··· Given records
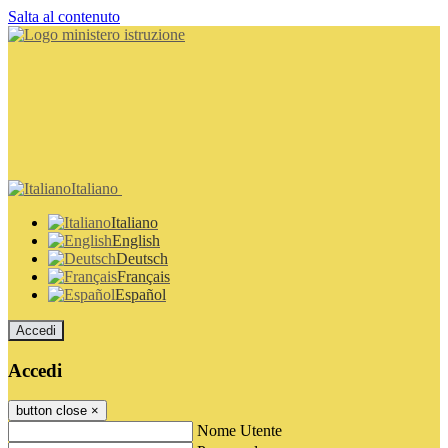
Salta al contenuto
Italiano
Italiano
English
Deutsch
Français
Español
Accedi
Accedi
button close
×
Nome Utente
······
Please transcribe every record above exactly as written, leaving out the pictures.

* _Result for this task_
Salta al contenuto
Italiano
Italiano
English
Deutsch
Français
Español
Accedi
Accedi
button close
×
Nome Utente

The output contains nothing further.